Bug 990708

Summary: Application fails in do_mmap_pgoff
Product: Red Hat Enterprise Linux 5 Reporter: Matthew Whitehead <mwhitehe>
Component: kernelAssignee: Larry Woodman <lwoodman>
Status: CLOSED NOTABUG QA Contact: Red Hat Kernel QE team <kernel-qe>
Severity: urgent Docs Contact:
Priority: unspecified    
Version: 5.5CC: aquini, cww, dgibson, fleite, hhuang, jweiner, lwang, riel
Target Milestone: rc   
Target Release: ---   
Hardware: x86_64   
OS: Linux   
Whiteboard:
Fixed In Version: Doc Type: Bug Fix
Doc Text:
Story Points: ---
Clone Of: Environment:
Last Closed: 2013-08-13 03:15:16 UTC Type: Bug
Regression: --- Mount Type: ---
Documentation: --- CRM:
Verified Versions: Category: ---
oVirt Team: --- RHEL 7.3 requirements from Atomic Host:
Cloudforms Team: --- Target Upstream Version:
Embargoed:

Description Matthew Whitehead 2013-07-31 19:46:37 UTC
Description of problem: When calling mmap64, a subroutine call to do_mmap_pgoff() appears to fail. A semaphore is also held and never released because of this failure, causing the application to hang.

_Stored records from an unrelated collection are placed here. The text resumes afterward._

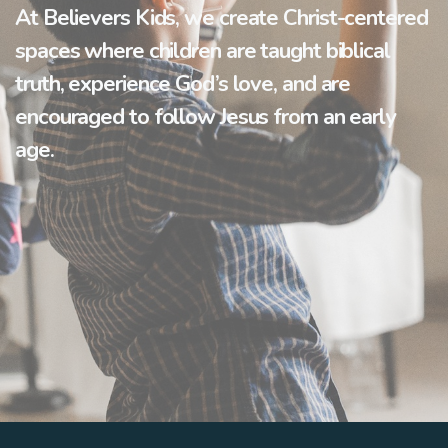
At
Believers Kids
, we create Christ-centered
spaces where children are taught biblical
truth, experience God’s love, and are
encouraged to follow Jesus from an early
age.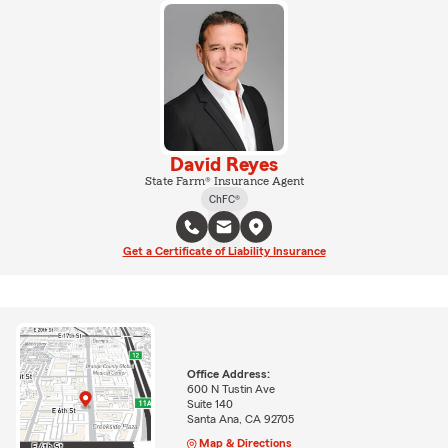
David Reyes
State Farm® Insurance Agent
ChFC®
Get a Certificate of Liability Insurance
Office Address:
600 N Tustin Ave
Suite 140
Santa Ana, CA 92705
Map & Directions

Engineering suspects a failed call to make_pages_present() on line 1157 of mm/mmap.c may be a cause, but this requires more investigation.

The customer is running application with realtime priority 1 (lowest of the realtime priorities) using the FIFO scheduler. 32 cores on the host, 30 cores are used for the application.

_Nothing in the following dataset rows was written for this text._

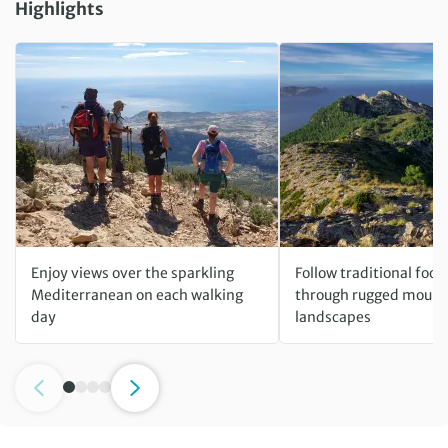
Highlights
Enjoy views over the sparkling
Follow traditional foo
Mediterranean on each walking
through rugged mount
day
landscapes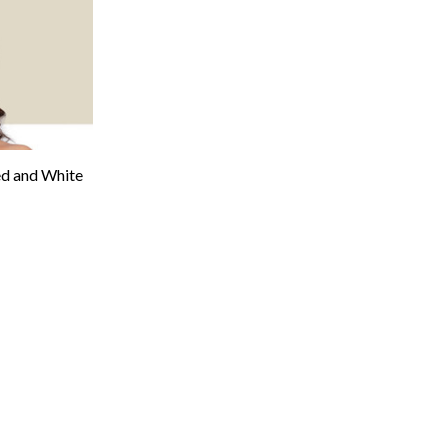
 and White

They use the kernel parameter isolcpus=1-7,9-31 which is uncommon.


Version-Release number of selected component (if applicable): RHEL5.5 kernel 2.6.18-238.21.1.el5.


How reproducible: Four instances of this are believed to have happened to the customer.

Steps to Reproduce: Unknown.
1.
2.
3.

Actual results: 


Expected results: do_mmap_pgoff() should be successful.


Additional info:

Crash dump vmcore.00914556 uploading to dropbox.

Comment 1 Matthew Whitehead 2013-07-31 19:56:28 UTC
Correction: the line is really isolcpus=1,3-31 .

Comment 2 Matthew Whitehead 2013-08-01 13:53:51 UTC
Making bug public.

Comment 9 David Gibson 2013-08-13 03:15:16 UTC
Since we've identified this as an application / library interaction problem, I'm closing this as NOTABUG.

We can re-open if the customer finds a real RH bug in their further investigation.